The dollar remained under pressure on Friday at the end of a week in which major central banks unveiled plans to scale back pandemic-era stimulus and the Bank of England surprised markets with a rate hike.


The Bank of England surprised the markets with an interest rate hike. The different paths they took underscored the great uncertainty about how the fast-spreading variant of the Omicron coronavirus will affect the global economy and the divergent views of central banks about a surge in inflation, which is harsh in the United States and the United Kingdom but less so in Europe and especially in Japan.


After a turbulent week, the dollar index rose 0.1% on the day to 96.104 but remained near the week's lows. The euro and the pound eased slightly after gains in the previous two days, trading at $1.13160 and $1.32870, respectively.

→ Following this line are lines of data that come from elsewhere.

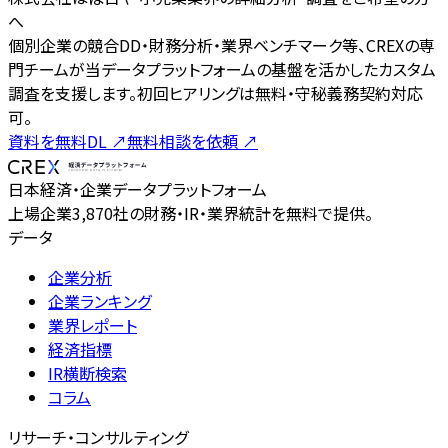
へ
個別企業の競合DD・財務分析・業界ベンチマーク等、CREXの専
門チームが当データプラットフォームの基盤を活かしたカスタム
調査を支援します。初回ヒアリングは無料・守秘義務契約対応
可。
資料を無料DL
↗
無料相談を依頼
↗
日本経済・企業データプラットフォーム
上場企業3,870社の財務・IR・業界統計を無料で提供。
データ
企業分析
企業ランキング
業界レポート
経済指標
IR横断検索
コラム
リサーチ・コンサルティング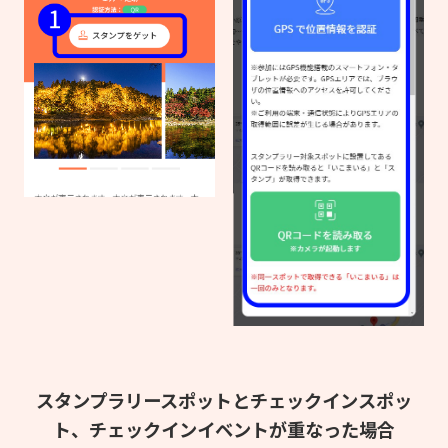
スタンプラリースポットとチェックインスポッ
ト、
チェックインイベントが重なった場合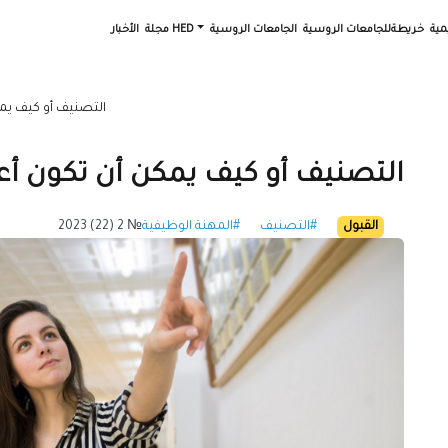
مية
خريطةللجامعات الروسية
الجامعات الروسية
مجلة HED
الأخبار
التصنيف أو كيف يمك
التصنيف أو كيف يمكن أن تكون أعم
القبول
#التصنيف
#المهنة الوظيفية
№ 2 (22) 2023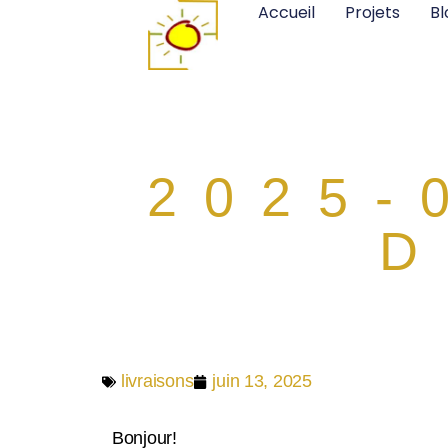
Accueil
Projets
Bl
2025-
D
livraisons
juin 13, 2025
Bonjour!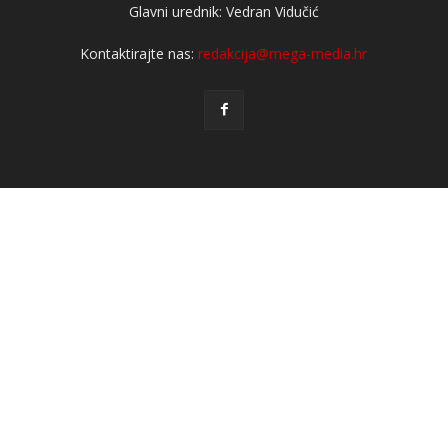
Glavni urednik: Vedran Vidučić
Kontaktirajte nas:
redakcija@mega-media.hr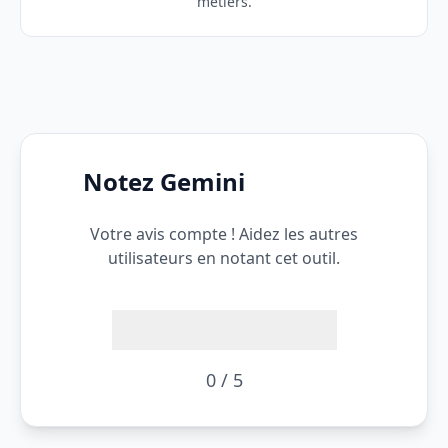
métiers.
Notez Gemini
Votre avis compte ! Aidez les autres
utilisateurs en notant cet outil.
0 / 5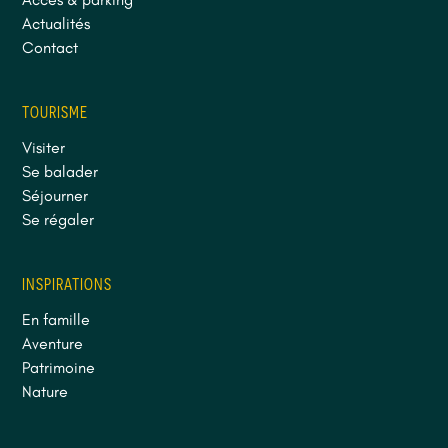
Actualités
Contact
TOURISME
Visiter
Se balader
Séjourner
Se régaler
INSPIRATIONS
En famille
Aventure
Patrimoine
Nature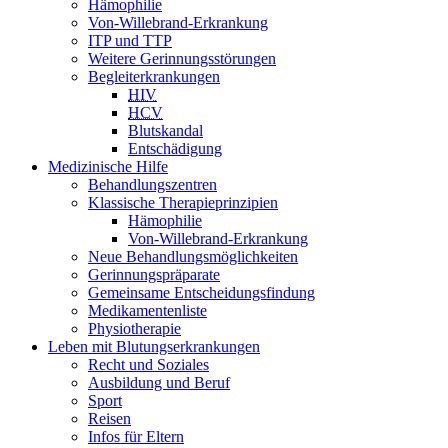
Hämophilie
Von-Willebrand-Erkrankung
ITP und TTP
Weitere Gerinnungsstörungen
Begleiterkrankungen
HIV
HCV
Blutskandal
Entschädigung
Medizinische Hilfe
Behandlungszentren
Klassische Therapieprinzipien
Hämophilie
Von-Willebrand-Erkrankung
Neue Behandlungsmöglichkeiten
Gerinnungspräparate
Gemeinsame Entscheidungsfindung
Medikamentenliste
Physiotherapie
Leben mit Blutungserkrankungen
Recht und Soziales
Ausbildung und Beruf
Sport
Reisen
Infos für Eltern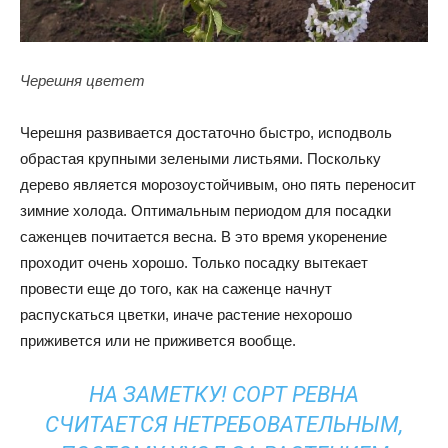
Черешня цветет
Черешня развивается достаточно быстро, исподволь
обрастая крупными зелеными листьями. Поскольку
дерево является морозоустойчивым, оно пять переносит
зимние холода. Оптимальным периодом для посадки
саженцев почитается весна. В это время укоренение
проходит очень хорошо. Только посадку вытекает
провести еще до того, как на саженце начнут
распускаться цветки, иначе растение нехорошо
приживется или не приживется вообще.
НА ЗАМЕТКУ! СОРТ РЕВНА
СЧИТАЕТСЯ НЕТРЕБОВАТЕЛЬНЫМ,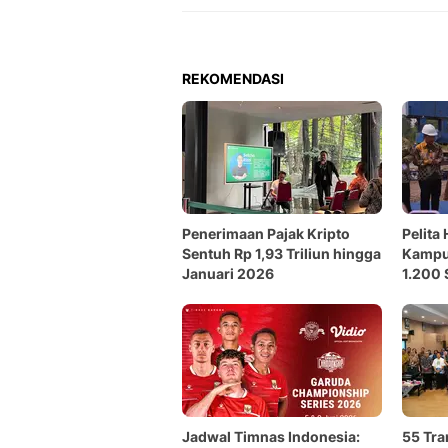
REKOMENDASI
Penerimaan Pajak Kripto
Pelita
Sentuh Rp 1,93 Triliun hingga
Kampu
Januari 2026
1.200 
Jadwal Timnas Indonesia:
55 Tr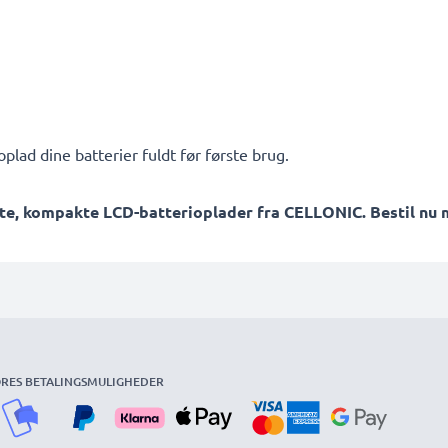
plad dine batterier fuldt før første brug.
te, kompakte LCD-batterioplader fra CELLONIC. Bestil nu m
RES BETALINGSMULIGHEDER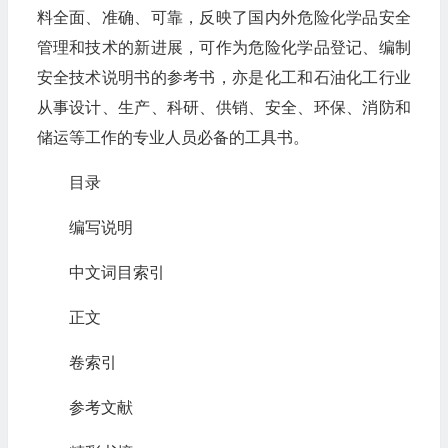
料全面、准确、可靠，反映了国内外危险化学品安全
管理和技术的新进展，可作为危险化学品登记、编制
安全技术说明书的参考书，亦是化工和石油化工行业
从事设计、生产、科研、供销、安全、环保、消防和
储运等工作的专业人员必备的工具书。
目录
编写说明
中文词目索引
正文
卷索引
参考文献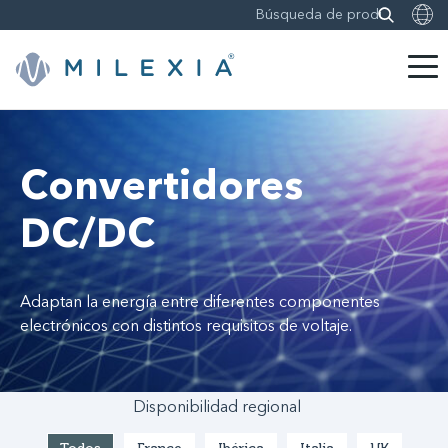
Saltar
a
contenido
Convertidores
DC/DC
Adaptan la energía entre diferentes componentes
electrónicos con distintos requisitos de voltaje.
Disponibilidad regional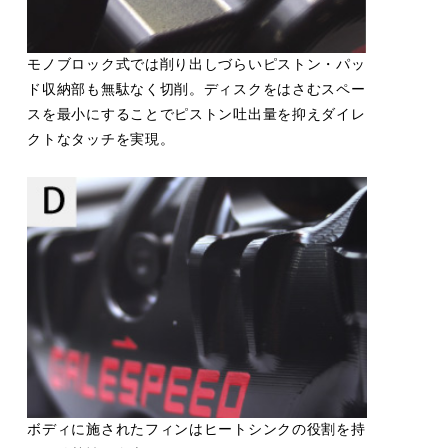
モノブロック式では削り出しづらいピストン・パッ
ド収納部も無駄なく切削。ディスクをはさむスペー
スを最小にすることでピストン吐出量を抑えダイレ
クトなタッチを実現。
ボディに施されたフィンはヒートシンクの役割を持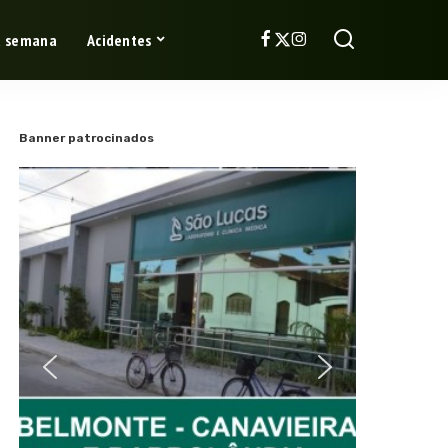
a semana
Acidentes
Banner patrocinados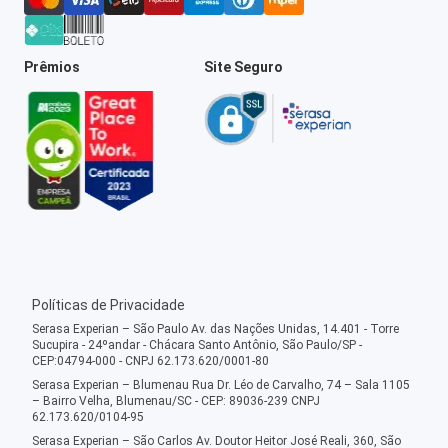
Prêmios
Site Seguro
Políticas de Privacidade
Serasa Experian – São Paulo Av. das Nações Unidas, 14.401 - Torre
Sucupira - 24ºandar - Chácara Santo Antônio, São Paulo/SP -
CEP:04794-000 - CNPJ 62.173.620/0001-80
Serasa Experian – Blumenau Rua Dr. Léo de Carvalho, 74 – Sala 1105
– Bairro Velha, Blumenau/SC - CEP: 89036-239 CNPJ
62.173.620/0104-95
Serasa Experian – São Carlos Av. Doutor Heitor José Reali, 360, São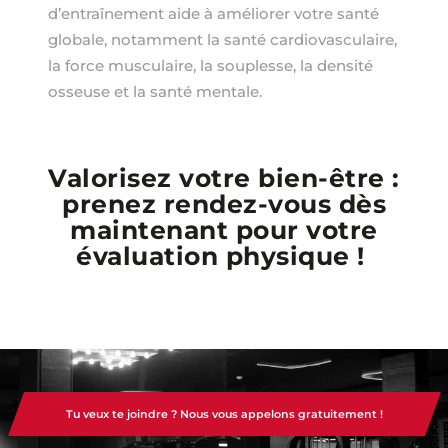
d’entraînement aide à améliorer votre santé
globale, notamment la santé cardiovasculaire,
la force musculaire, la souplesse, la densité
osseuse et la santé mentale.
Valorisez votre bien-être :
prenez rendez-vous dès
maintenant pour votre
évaluation physique !
Tu veux te joindre ? Nous vous appelons gratuitement !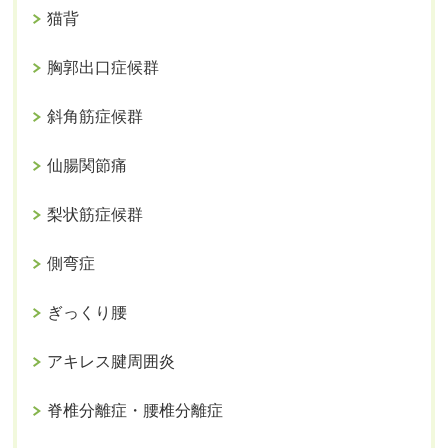
猫背
胸郭出口症候群
斜角筋症候群
仙腸関節痛
梨状筋症候群
側弯症
ぎっくり腰
アキレス腱周囲炎
脊椎分離症・腰椎分離症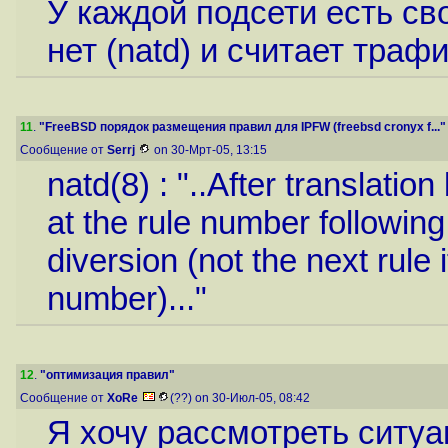
У каждой подсети есть сво
нет (natd) и считает трафи
11
.
"FreeBSD порядок размещения правил для IPFW (freebsd cronyx f..."
Сообщение от
Serrj
on 30-Мрт-05, 13:15
natd(8) : "..After translation
at the rule number followin
diversion (not the next rule 
number)..."
12
.
"оптимизация правил"
Сообщение от
XoRe
(??) on 30-Июл-05, 08:42
Я хочу рассмотреть ситуа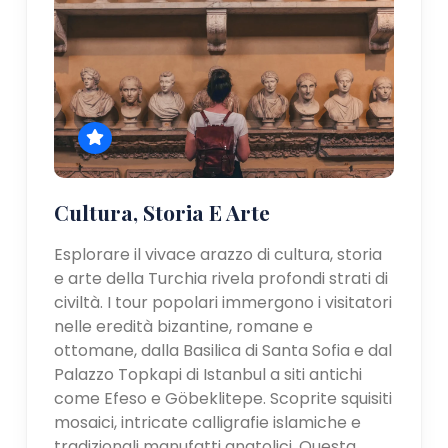
Cultura, Storia E Arte
Esplorare il vivace arazzo di cultura, storia
e arte della Turchia rivela profondi strati di
civiltà. I tour popolari immergono i visitatori
nelle eredità bizantine, romane e
ottomane, dalla Basilica di Santa Sofia e dal
Palazzo Topkapi di Istanbul a siti antichi
come Efeso e Göbeklitepe. Scoprite squisiti
mosaici, intricate calligrafie islamiche e
tradizionali manufatti anatolici. Questa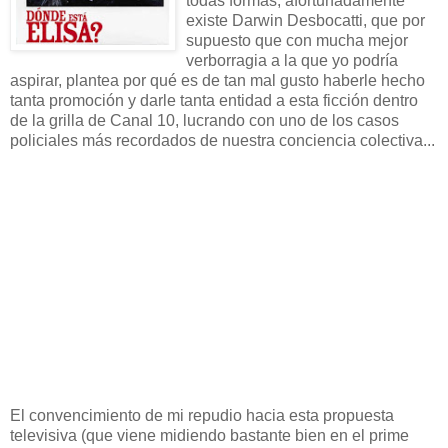
todas formas, afortunadamente
existe Darwin Desbocatti, que por
supuesto que con mucha mejor
verborragia a la que yo podría
aspirar, plantea por qué es de tan mal gusto haberle hecho
tanta promoción y darle tanta entidad a esta ficción dentro
de la grilla de Canal 10, lucrando con uno de los casos
policiales más recordados de nuestra conciencia colectiva...
El convencimiento de mi repudio hacia esta propuesta
televisiva (que viene midiendo bastante bien en el prime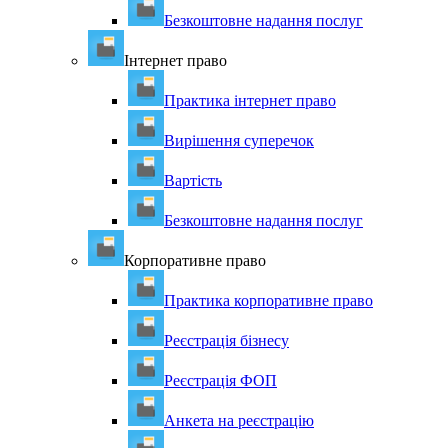
Безкоштовне надання послуг
Інтернет право
Практика інтернет право
Вирішення суперечок
Вартість
Безкоштовне надання послуг
Корпоративне право
Практика корпоративне право
Реєстрація бізнесу
Реєстрація ФОП
Анкета на реєстрацію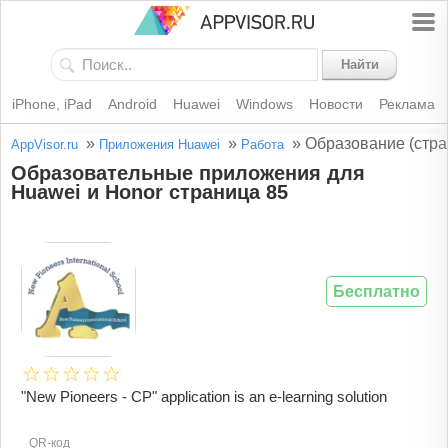
Найти
iPhone, iPad
Android
Huawei
Windows
Новости
Реклама
»
»
»
Образование (стра
AppVisor.ru
Приложения Huawei
Работа
Образовательные приложения для
Huawei и Honor страница 85
Бесплатно
"New Pioneers - CP" application is an e-learning solution
QR-код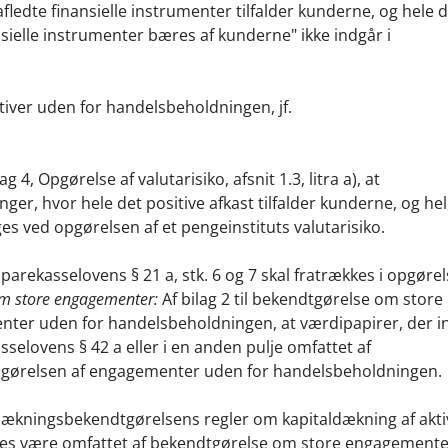
fledte finansielle instrumenter tilfalder kunderne, og hele 
nsielle instrumenter bæres af kunderne" ikke indgår i
ktiver uden for handelsbeholdningen, jf.
, Opgørelse af valutarisiko, afsnit 1.3, litra a), at
r, hvor hele det positive afkast tilfalder kunderne, og hel
es ved opgørelsen af et pengeinstituts valutarisiko.
arekasselovens § 21 a, stk. 6 og 7 skal fratrækkes i opgørel
m store engagementer:
Af bilag 2 til bekendtgørelse om store
nter uden for handelsbeholdningen, at værdipapirer, der i
selovens § 42 a eller i en anden pulje omfattet af
opgørelsen af engagementer uden for handelsbeholdningen.
taldækningsbekendtgørelsens regler om kapitaldækning af akt
eledes være omfattet af bekendtgørelse om store engagemente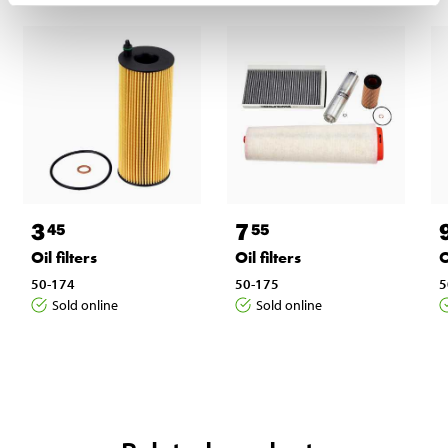
3
7
45
55
Oil filters
Oil filters
O
50-174
50-175
5
Sold online
Sold online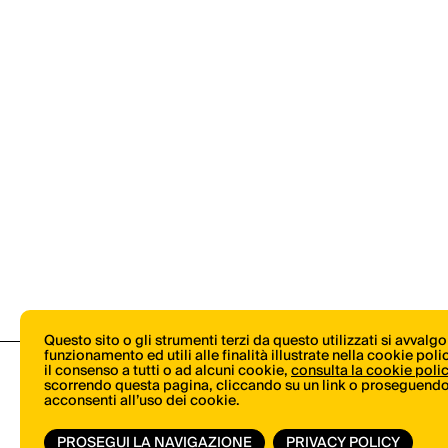
Questo sito o gli strumenti terzi da questo utilizzati si avvalg
funzionamento ed utili alle finalità illustrate nella cookie pol
il consenso a tutti o ad alcuni cookie,
consulta la cookie poli
scorrendo questa pagina, cliccando su un link o proseguendo 
acconsenti all’uso dei cookie.
PROSEGUI LA NAVIGAZIONE
PRIVACY POLICY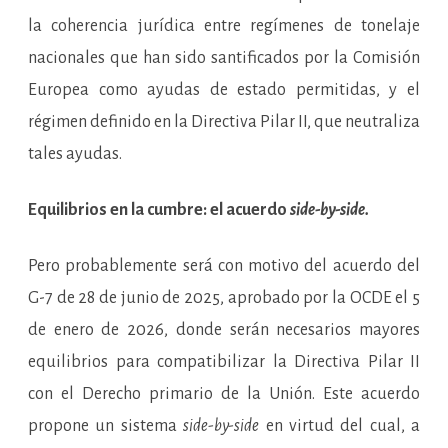
la coherencia jurídica entre regímenes de tonelaje
nacionales que han sido santificados por la Comisión
Europea como ayudas de estado permitidas, y el
régimen definido en la Directiva Pilar II, que neutraliza
tales ayudas.
Equilibrios en la cumbre: el acuerdo
side-by-side.
Pero probablemente será con motivo del acuerdo del
G-7 de 28 de junio de 2025, aprobado por la OCDE el 5
de enero de 2026, donde serán necesarios mayores
equilibrios para compatibilizar la Directiva Pilar II
con el Derecho primario de la Unión. Este acuerdo
propone un sistema
side-by-side
en virtud del cual, a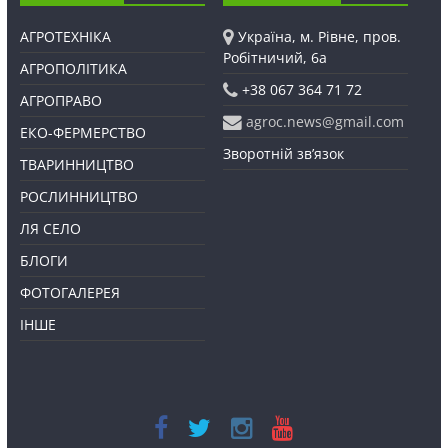
АГРОТЕХНІКА
Україна, м. Рівне, пров.
Робітничий, 6а
АГРОПОЛІТИКА
+38 067 364 71 72
АГРОПРАВО
agroc.news@gmail.com
ЕКО-ФЕРМЕРСТВО
Зворотній зв’язок
ТВАРИННИЦТВО
РОСЛИННИЦТВО
ЛЯ СЕЛО
БЛОГИ
ФОТОГАЛЕРЕЯ
ІНШЕ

The dollar index, which tracks the greenback against six other currencies, has lost almost 1 percent since it jumped on Wednesday after the US Federal Reserve announced it would end its bond purchases in March, paving the way for three rate hikes of a quarter of a percentage point each next year.


The Bank of England became the first G7 economy to raise interest rates since the pandemic on Thursday, while the European Central Bank announced the end of its emergency pandemic asset purchase program next March, though it promised substantial support for as long as needed through its long-standing asset purchase program.


The yen gained 0.2% to 113.485 yen after the Bank of Japan withdrew pandemic emergency funding on Friday but maintained its ultra-loose policy, underpinning expectations that it will remain among the most restrictive central banks.


The Swiss franc was broadly unchanged on the day at 0.91965, benefiting from Thursday's gains after the Swiss National Bank also maintained its ultra-loose monetary policy.